Die Annahme der rassistischen »Anti-Minarett-Initiative« am 29. November 2009 war so etwas wie ein Dammbruch. Dann hat das Stimmvolk 2010 die sogenannte »Ausschaffungsinitiative« angenommen. Die schreibt verbindlich fest, dass straffällig gewordene Personen ohne Schweizer Pass ausgewiesen werden müssen, wenn sie bestimmte Delikte begehen. Und erst 2014 hat die SVP die Initiative »Gegen Masseneinwanderung« durchgebracht. Damit sollte die angeblich unkontrollierte Zuwanderung gestoppt werden.

Was fordert die Rechte in der Schweiz zur Zeit?

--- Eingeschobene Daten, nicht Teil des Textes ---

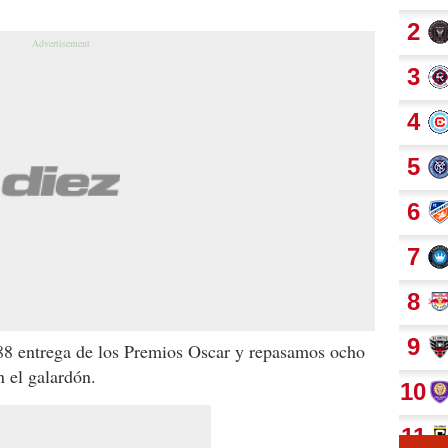
 88 entrega de los Premios Oscar y repasamos ocho
n el galardón.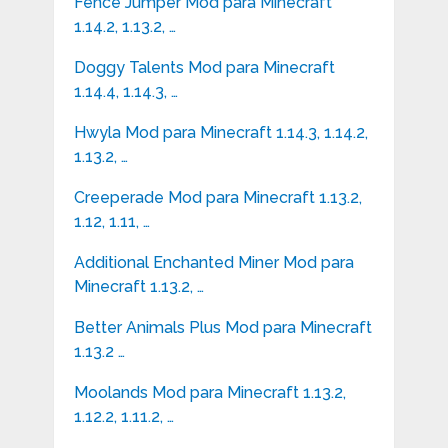
Fence Jumper Mod para Minecraft
1.14.2, 1.13.2, …
Doggy Talents Mod para Minecraft
1.14.4, 1.14.3, …
Hwyla Mod para Minecraft 1.14.3, 1.14.2,
1.13.2, …
Creeperade Mod para Minecraft 1.13.2,
1.12, 1.11, …
Additional Enchanted Miner Mod para
Minecraft 1.13.2, …
Better Animals Plus Mod para Minecraft
1.13.2 …
Moolands Mod para Minecraft 1.13.2,
1.12.2, 1.11.2, …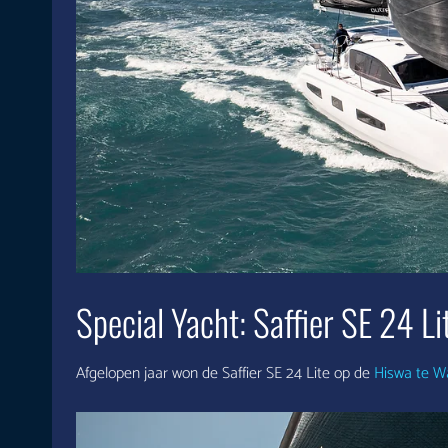
Special Yacht: Saffier SE 24 Li
Afgelopen jaar won de Saffier SE 24 Lite op de
Hiswa te W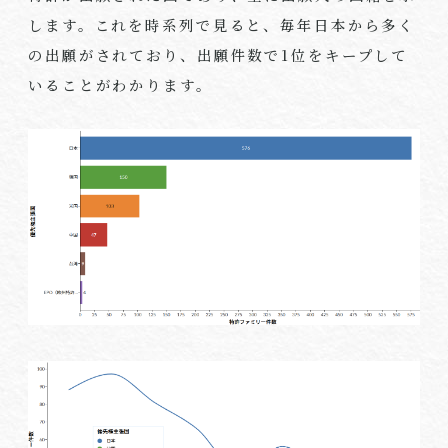
します。これを時系列で見ると、毎年日本から多く
の出願がされており、出願件数で1位をキープして
いることがわかります。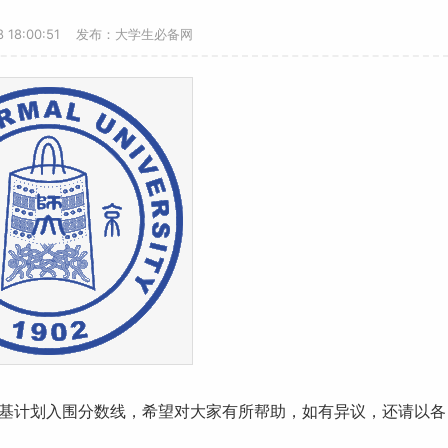
-8 18:00:51 发布：大学生必备网
基计划
入围
分数线
，希望对大家有所帮助，如有异议，还请以各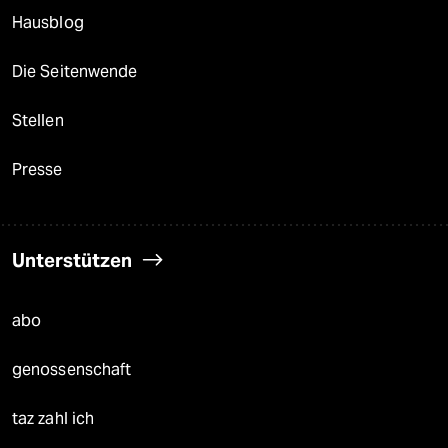
Hausblog
Die Seitenwende
Stellen
Presse
Unterstützen
abo
genossenschaft
taz zahl ich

Weil die »Ausschaffungsinitiative« nach Ansicht dieser Rechten zu lasch umgesetzt wird, soll am 28. Februar eine »Durchsetzungsinitiative«, DSI, zur Abstimmung gestellt werden. Dadurch würde die Verfassung der Eidgenossenschaft um einen Artikel ergänzt, der Straftaten wie Körperverletzung, Hausfriedensbruch, öffentliche Aufforderung zur Gewalt, aber auch Verstoß gegen das Betäubungsmittelgesetz mit Landesverweis und Einreiseverbot bestraft.
Damit würde das Justizsystem in gewisser Weise automatisiert: Ein bestimmtes Vergehen zieht eine bereits feststehende Strafe nach sich. Das aber ist selbst für Verfechter des bürgerlichen Staates ein drastischer Angriff auf die Gewaltenteilung.

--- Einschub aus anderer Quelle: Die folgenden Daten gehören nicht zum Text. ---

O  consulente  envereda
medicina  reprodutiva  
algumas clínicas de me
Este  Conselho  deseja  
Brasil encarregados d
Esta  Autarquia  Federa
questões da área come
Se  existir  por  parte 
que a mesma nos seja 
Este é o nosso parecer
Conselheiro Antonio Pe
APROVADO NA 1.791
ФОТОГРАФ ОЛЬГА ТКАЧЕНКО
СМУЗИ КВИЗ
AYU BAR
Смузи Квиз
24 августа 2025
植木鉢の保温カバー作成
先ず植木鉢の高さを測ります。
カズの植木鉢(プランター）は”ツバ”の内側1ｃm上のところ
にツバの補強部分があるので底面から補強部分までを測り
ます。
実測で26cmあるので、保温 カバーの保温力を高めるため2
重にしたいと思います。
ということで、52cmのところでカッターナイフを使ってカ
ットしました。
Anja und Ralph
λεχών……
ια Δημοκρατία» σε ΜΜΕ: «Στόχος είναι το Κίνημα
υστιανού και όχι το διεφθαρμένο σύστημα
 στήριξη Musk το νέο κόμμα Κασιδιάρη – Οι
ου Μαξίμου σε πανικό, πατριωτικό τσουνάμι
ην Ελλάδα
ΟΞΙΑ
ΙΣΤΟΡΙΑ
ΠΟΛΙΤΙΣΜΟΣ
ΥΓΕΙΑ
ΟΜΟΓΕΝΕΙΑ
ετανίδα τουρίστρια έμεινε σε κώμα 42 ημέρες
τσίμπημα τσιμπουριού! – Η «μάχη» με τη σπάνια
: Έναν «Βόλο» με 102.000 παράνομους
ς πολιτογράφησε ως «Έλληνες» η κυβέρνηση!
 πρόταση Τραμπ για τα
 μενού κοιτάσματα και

In der Weltöffentlichkeit stellt sich die Schweiz gerne als kosmopolitisch und weltoffen dar – woher kommt dann diese rassistische Stimmung?

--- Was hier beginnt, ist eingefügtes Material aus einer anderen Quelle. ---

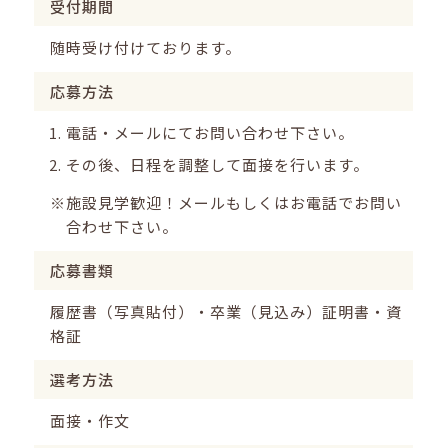
受付期間
随時受け付けております。
応募方法
電話・メールにてお問い合わせ下さい。
その後、日程を調整して面接を行います。
※
施設見学歓迎！メールもしくはお電話でお問い
合わせ下さい。
応募書類
履歴書（写真貼付）・卒業（見込み）証明書・資
格証
選考方法
面接・作文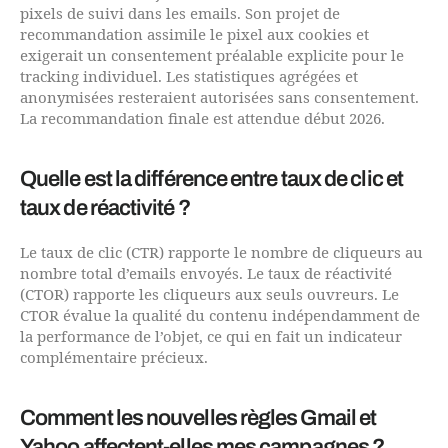
pixels de suivi dans les emails. Son projet de
recommandation assimile le pixel aux cookies et
exigerait un consentement préalable explicite pour le
tracking individuel. Les statistiques agrégées et
anonymisées resteraient autorisées sans consentement.
La recommandation finale est attendue début 2026.
Quelle est la différence entre taux de clic et
taux de réactivité ?
Le taux de clic (CTR) rapporte le nombre de cliqueurs au
nombre total d’emails envoyés. Le taux de réactivité
(CTOR) rapporte les cliqueurs aux seuls ouvreurs. Le
CTOR évalue la qualité du contenu indépendamment de
la performance de l’objet, ce qui en fait un indicateur
complémentaire précieux.
Comment les nouvelles règles Gmail et
Yahoo affectent-elles mes campagnes ?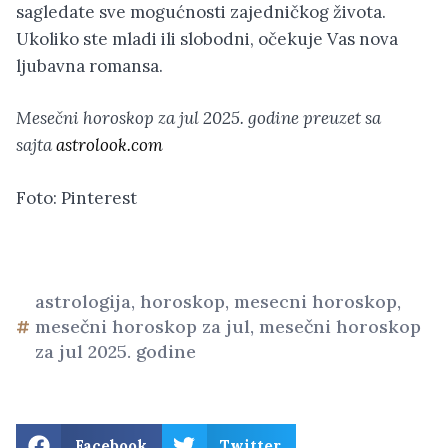
sagledate sve mogućnosti zajedničkog života.
Ukoliko ste mladi ili slobodni, očekuje Vas nova
ljubavna romansa.
Mesečni horoskop za jul 2025. godine preuzet sa
sajta
astrolook.com
Foto: Pinterest
astrologija
,
horoskop
,
mesecni horoskop
,
mesečni horoskop za jul
,
mesečni horoskop
za jul 2025. godine
Facebook
Twitter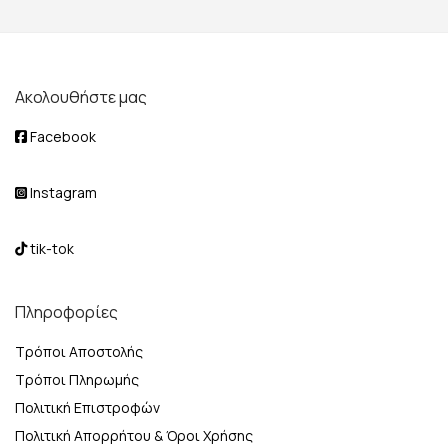
Ακολουθήστε μας
Facebook
Instagram
tik-tok
Πληροφορίες
Τρόποι Αποστολής
Τρόποι Πληρωμής
Πολιτική Επιστροφών
Πολιτική Απορρήτου & Όροι Χρήσης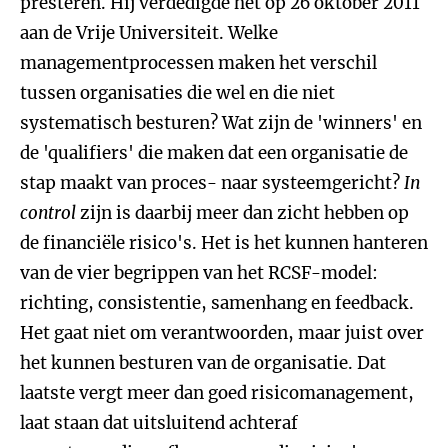
presteren. Hij verdedigde het op 26 oktober 2011
aan de Vrije Universiteit. Welke
managementprocessen maken het verschil
tussen organisaties die wel en die niet
systematisch besturen? Wat zijn de 'winners' en
de 'qualifiers' die maken dat een organisatie de
stap maakt van proces- naar systeemgericht?
In
control
zijn is daarbij meer dan zicht hebben op
de financiële risico's. Het is het kunnen hanteren
van de vier begrippen van het RCSF-model:
richting, consistentie, samenhang en feedback.
Het gaat niet om verantwoorden, maar juist over
het kunnen besturen van de organisatie. Dat
laatste vergt meer dan goed risicomanagement,
laat staan dat uitsluitend achteraf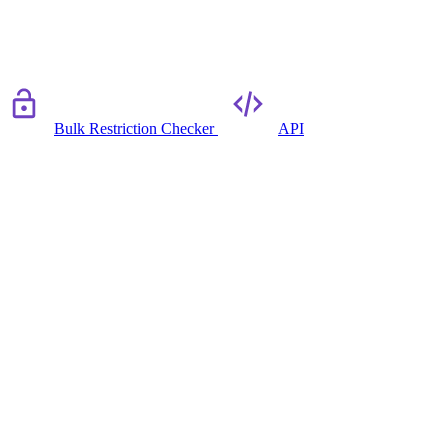
Bulk Restriction Checker
API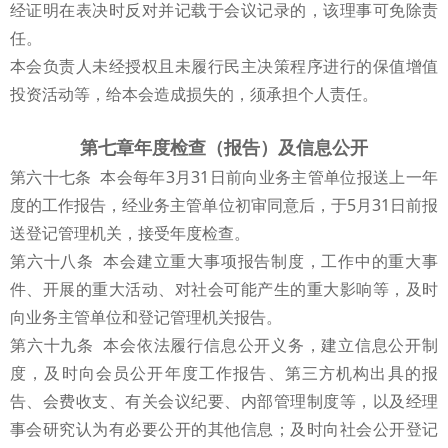
经证明在表决时反对并记载于会议记录的，该理事可免除责
任。
本会负责人未经授权且未履行民主决策程序进行的保值增值
投资活动等，给本会造成损失的，须承担个人责任。
第七章年度检查（报告）及信息公开
第六十七条 本会每年3月31日前向业务主管单位报送上一年
度的工作报告，经业务主管单位初审同意后，于5月31日前报
送登记管理机关，接受年度检查。
第六十八条 本会建立重大事项报告制度，工作中的重大事
件、开展的重大活动、对社会可能产生的重大影响等，及时
向业务主管单位和登记管理机关报告。
第六十九条 本会依法履行信息公开义务，建立信息公开制
度，及时向会员公开年度工作报告、第三方机构出具的报
告、会费收支、有关会议纪要、内部管理制度等，以及经理
事会研究认为有必要公开的其他信息；及时向社会公开登记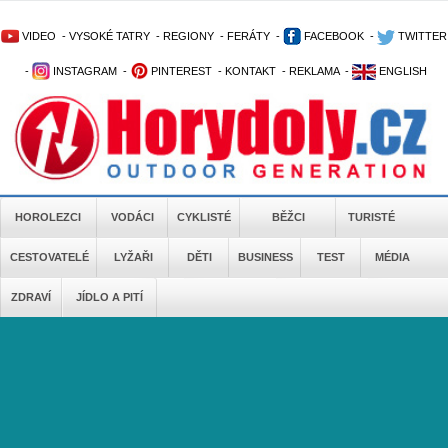
VIDEO
-
VYSOKÉ TATRY
-
REGIONY
-
FERÁTY
-
FACEBOOK
-
TWITTER
-
INSTAGRAM
-
PINTEREST
-
KONTAKT
-
REKLAMA
-
ENGLISH
HOROLEZCI
VODÁCI
CYKLISTÉ
BĚŽCI
TURISTÉ
CESTOVATELÉ
LYŽAŘI
DĚTI
BUSINESS
TEST
MÉDIA
ZDRAVÍ
JÍDLO A PITÍ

Die Schweiz ist in der Tat internationalisiert. Besonders für Unternehmen, speziell die Finanzindustrie. Diejenigen, die aus rassistischen Einstellungen heraus die SVP wählen, gehören wohl eher zu den Verlierern der Globalisierung: Es sind auffällig viele Arbeiter und Gewerbetreibende.
Die wirtschaftlichen Mächte, die hinter dieser Partei stehen, profitieren auf der einen Seite von der rassistischen Hetze gegen Migranten. Auf der anderen brauchen sie sie aber auch als Arbeitskräfte. So erklärt es sich, dass die SVP unmittelbar nach der »Ausschaffungsinitiative« erklärte, dass Migranten weiterhin in Kontingenten zum Arbeiten kommen könnten.
Wenn Pediga irgendwann tatsächlich aufmarschieren würde, gäbe es einen ziemlich breiten Widerstand. Zahlreiche Gruppen hatten die unterschiedlichsten Aktivitäten dagegen angekündigt, das Spektrum reicht von den Sozialdemokraten bis zum autonomen Umfeld.

Das Interview führte Wladek Flakin. Veröffentlicht wurde es am 2. Februar 2016.